Page-level text extractions
*****

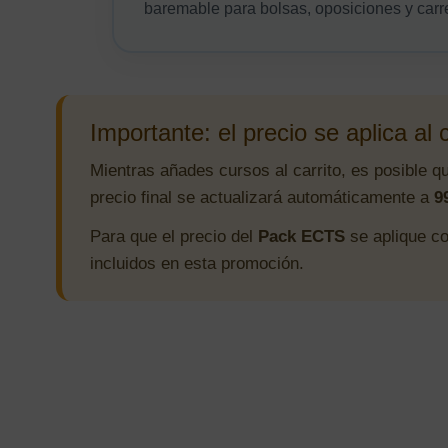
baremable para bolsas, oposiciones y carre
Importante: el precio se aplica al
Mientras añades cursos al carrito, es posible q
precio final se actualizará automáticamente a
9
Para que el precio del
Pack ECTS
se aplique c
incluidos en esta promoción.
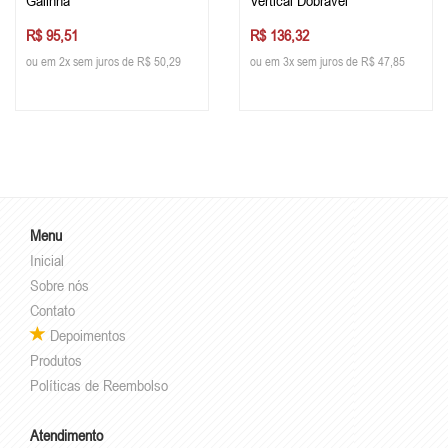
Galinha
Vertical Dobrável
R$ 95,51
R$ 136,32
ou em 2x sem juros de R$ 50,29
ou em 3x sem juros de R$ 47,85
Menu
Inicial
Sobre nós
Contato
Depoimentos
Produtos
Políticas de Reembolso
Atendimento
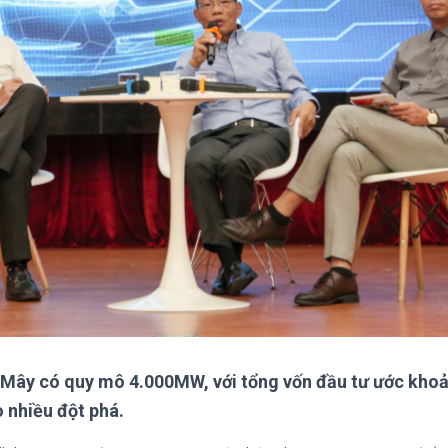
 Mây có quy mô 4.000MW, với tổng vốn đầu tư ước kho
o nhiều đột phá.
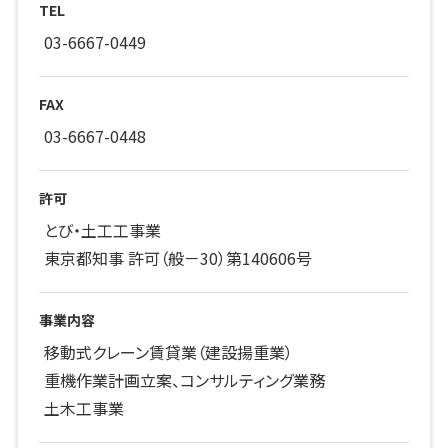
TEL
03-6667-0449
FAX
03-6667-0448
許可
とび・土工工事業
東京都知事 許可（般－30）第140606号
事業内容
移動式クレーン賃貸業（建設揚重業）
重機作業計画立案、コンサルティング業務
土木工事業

*****

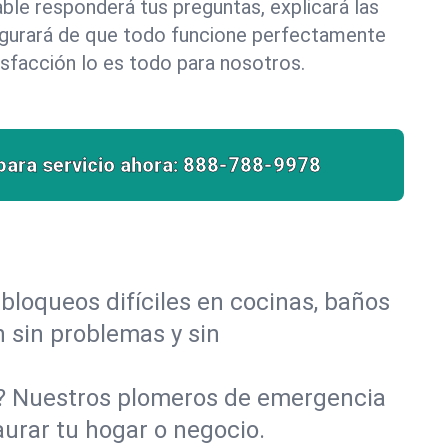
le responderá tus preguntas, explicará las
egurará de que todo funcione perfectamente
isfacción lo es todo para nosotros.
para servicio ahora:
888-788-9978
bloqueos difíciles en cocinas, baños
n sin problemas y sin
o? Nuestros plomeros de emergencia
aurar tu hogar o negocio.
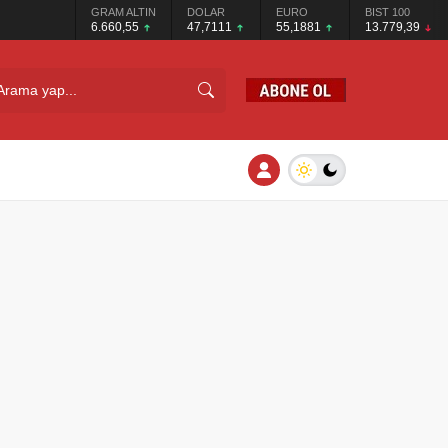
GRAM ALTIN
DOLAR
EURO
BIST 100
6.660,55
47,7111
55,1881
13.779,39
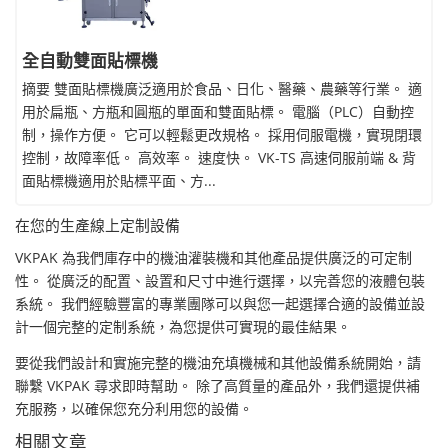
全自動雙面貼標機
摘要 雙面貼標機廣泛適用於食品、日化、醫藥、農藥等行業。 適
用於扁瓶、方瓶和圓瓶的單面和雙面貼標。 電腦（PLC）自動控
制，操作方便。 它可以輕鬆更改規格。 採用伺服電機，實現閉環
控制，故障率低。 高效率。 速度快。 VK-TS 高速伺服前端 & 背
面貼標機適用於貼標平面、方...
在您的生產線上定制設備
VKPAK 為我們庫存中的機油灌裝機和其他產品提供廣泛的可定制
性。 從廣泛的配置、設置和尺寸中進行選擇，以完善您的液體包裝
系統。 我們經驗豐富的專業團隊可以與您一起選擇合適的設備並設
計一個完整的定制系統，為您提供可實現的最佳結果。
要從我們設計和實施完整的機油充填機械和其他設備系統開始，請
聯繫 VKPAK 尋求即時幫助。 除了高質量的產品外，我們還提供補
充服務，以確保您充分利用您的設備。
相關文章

*****

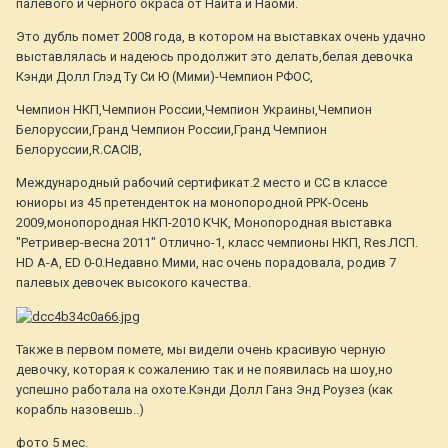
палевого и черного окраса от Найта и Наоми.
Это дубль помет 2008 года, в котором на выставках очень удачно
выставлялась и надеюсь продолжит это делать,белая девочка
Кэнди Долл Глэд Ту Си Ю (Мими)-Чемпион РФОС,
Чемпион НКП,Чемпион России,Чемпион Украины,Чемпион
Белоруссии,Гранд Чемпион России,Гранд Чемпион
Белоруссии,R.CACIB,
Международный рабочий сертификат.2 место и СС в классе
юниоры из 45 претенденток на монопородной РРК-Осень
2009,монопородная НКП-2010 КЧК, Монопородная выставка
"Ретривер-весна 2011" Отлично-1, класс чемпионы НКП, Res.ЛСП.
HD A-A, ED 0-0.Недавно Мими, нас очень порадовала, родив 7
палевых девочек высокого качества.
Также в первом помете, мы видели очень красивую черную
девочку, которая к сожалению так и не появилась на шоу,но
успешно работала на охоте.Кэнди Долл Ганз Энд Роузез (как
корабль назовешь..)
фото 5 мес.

*****

> Instructions for the task: Among the entries above, how many lines include the word "Долл"? Reply with the number only.

> Reply to the task: 2